ROANOKE TIMES 
                      Copyright (c) 1997, Roanoke Times

DATE: Monday, April 7, 1997                  TAG: 9704070131
SECTION: EXTRA                    PAGE: 1    EDITION: METRO 
COLUMN: BEN BEAGLE
SOURCE: BEN BEAGLE


I'M SWEATING OUT ANOTHER TIME CHANGE

Pretty soon now t

The world as we have known it for months has been ruined and set asunder - as we said right often in Radford - by daylight-saving time.

Every year I rage against the unnatural, suffocating effects of fiddling around with time as God saw it - which, of course, started when he let people learn how to play golf.
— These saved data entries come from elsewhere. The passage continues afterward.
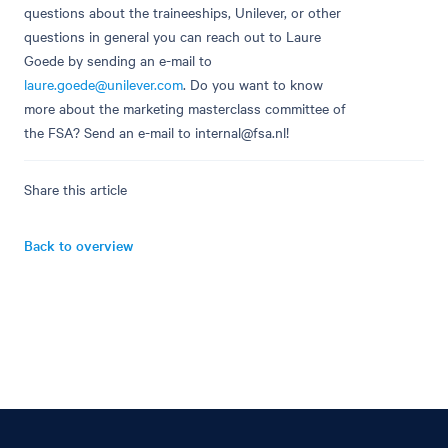
questions about the traineeships, Unilever, or other
questions in general you can reach out to Laure
Goede by sending an e-mail to
laure.goede@unilever.com
. Do you want to know
more about the marketing masterclass committee of
the FSA? Send an e-mail to
internal@fsa.nl
!
Share this article
Back to overview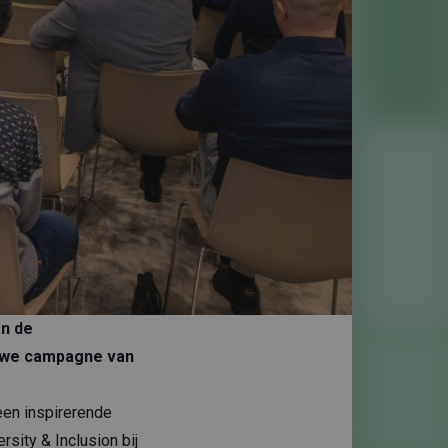
an de
euwe campagne van
een inspirerende
sity & Inclusion bij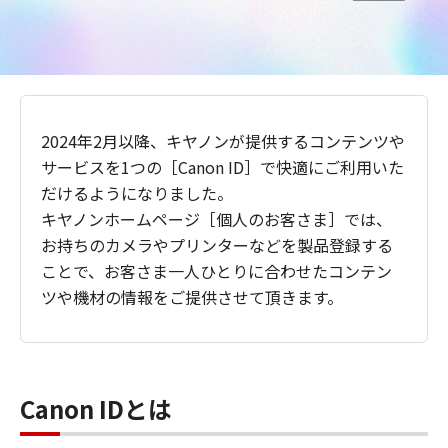
2024年2月以降、キヤノンが提供するコンテンツや
サービスを1つの［Canon ID］で快適にご利用いた
だけるようになりました。
キヤノンホームページ［個人のお客さま］では、
お持ちのカメラやプリンターなどを製品登録する
ことで、お客さま一人ひとりに合わせたコンテン
ツや機材の情報をご提供させて頂きます。
Canon IDとは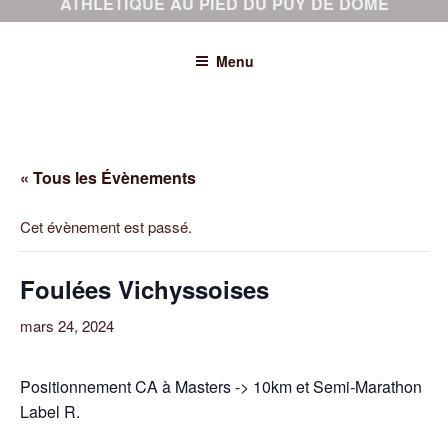
ATHLÉTIQUE AU PIED DU PUY DE DÔME
Menu
« Tous les Évènements
Cet évènement est passé.
Foulées Vichyssoises
mars 24, 2024
Positionnement CA à Masters -> 10km et Semi-Marathon
Label R.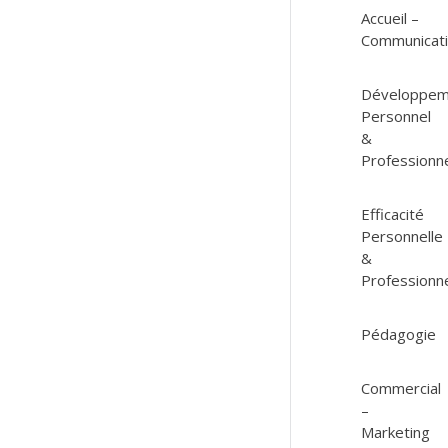
Accueil –
Communicat
Développem
Personnel
&
Professionn
Efficacité
Personnelle
&
Professionne
Pédagogie
Commercial
–
Marketing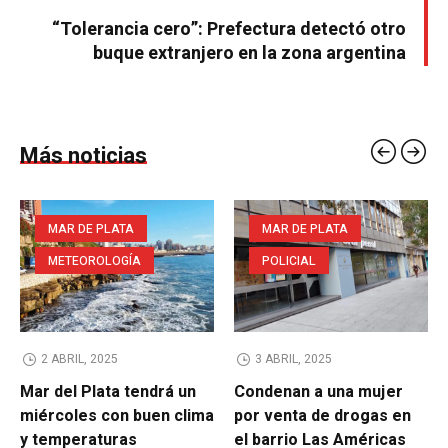
“Tolerancia cero”: Prefectura detectó otro
buque extranjero en la zona argentina
Más noticias
MAR DE PLATA
MAR DE PLATA
METEOROLOGÍA
POLICIAL
2 ABRIL, 2025
3 ABRIL, 2025
Mar del Plata tendrá un
Condenan a una mujer
miércoles con buen clima
por venta de drogas en
y temperaturas
el barrio Las Américas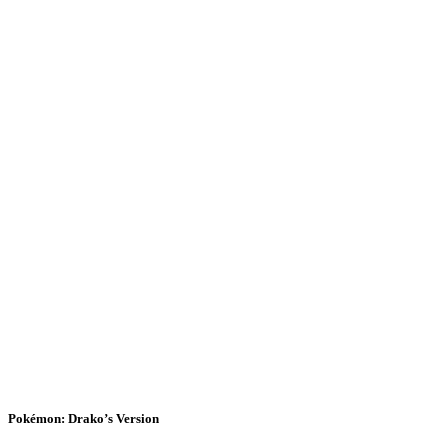
Pokémon: Drako’s Version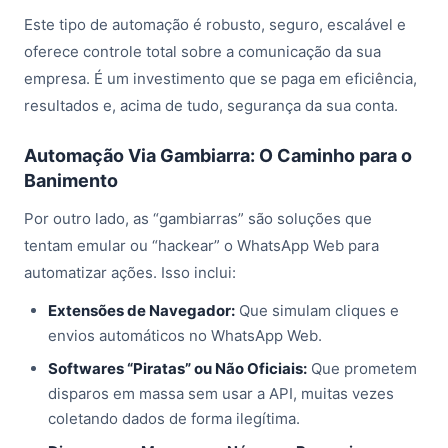
Este tipo de automação é robusto, seguro, escalável e
oferece controle total sobre a comunicação da sua
empresa. É um investimento que se paga em eficiência,
resultados e, acima de tudo, segurança da sua conta.
Automação Via Gambiarra: O Caminho para o
Banimento
Por outro lado, as “gambiarras” são soluções que
tentam emular ou “hackear” o WhatsApp Web para
automatizar ações. Isso inclui:
Extensões de Navegador:
Que simulam cliques e
envios automáticos no WhatsApp Web.
Softwares “Piratas” ou Não Oficiais:
Que prometem
disparos em massa sem usar a API, muitas vezes
coletando dados de forma ilegítima.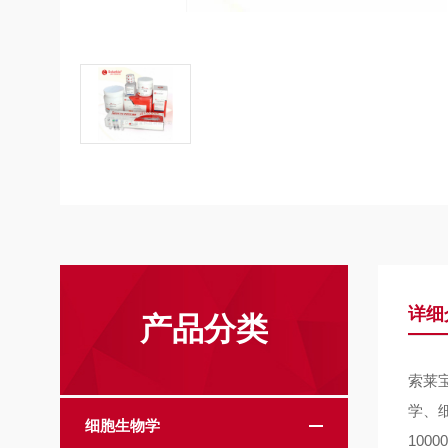
详细
产品分类
索莱
学、
细胞生物学
10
And every year it comes anyway, and newspapers run little boxes that tell you how to set your clocks before you go to bed on the last night of standard time.

What you do is remember that God's time starts in the fall, thus you "fall back" for standard time and "spring forward" into daylight time.

Clever, that.

Full-lipped female anchorpersons with flawless teeth tell you essentially the same thing on television.

And nobody remembers to set their clocks the night before, and on the Monday after the time change, employees get notes in their personnel files for being late or early for work.

Bosses never seem to see the notes on people who are early for work.

It is tyranny|

Why, you might ask, is an old has-been such as yours truly here, who doesn't have to go to work on Mondays, so upset by daylight-saving time?

For one thing, I think it shows an alarming trend in government to regulate, regiment and govern the indomitable spirit of the American people.

I further believe that standard time was passed on to us by a kind deity so that men and women would have the best chance in an ever-changing world and as aid in their ever-present struggle with the forces that would deny them their ultimate, deserved destinies.

I think it is a form of tyranny that will erode the ideals upon which this country was built and should be condemned by every thinking American.

All of the above aside, I also know that daylight-saving time means that it's still light out at my usual bedtime.

Unless you're working the graveyard shift - which I hope I never have to do again - it makes you feel guilty to be in bed while the sun is still up.

You watch. Scientists will discover that shift workers who don't drink a lot of grape juice are disoriented to the extent they don't know where the hell they are.

(When I worked the graveyard shift, I didn't know where I was either. Or 3-to-11, a good shift for keeping out of trouble.)

Or a deodorant conspiracy|

Daylight-saving time gives me extra time to sweat, which is something I don't really need, although it is one of the few things I do well.

It wouldn't surprise me to find that the deodorant industry has given millions of dollars to politicians to make sure daylight-saving time comes every year.

I wouldn't even guess how many deodorant CEOs have slept in the Lincoln bedroom during the Clinton presidency.

I expect Newt Gingrich owns stock in La Paloma Roll On - which you or your wife, the UPS man, Mr. Goodwrench, Bart Simpson, your sister or your cat could use.

No matter what your Ph is.

In addition, there are some interpreters of the times in which we live who say that daylight-saving time fouls up the real time for the cocktail hour.

As if I cared about stuff like that.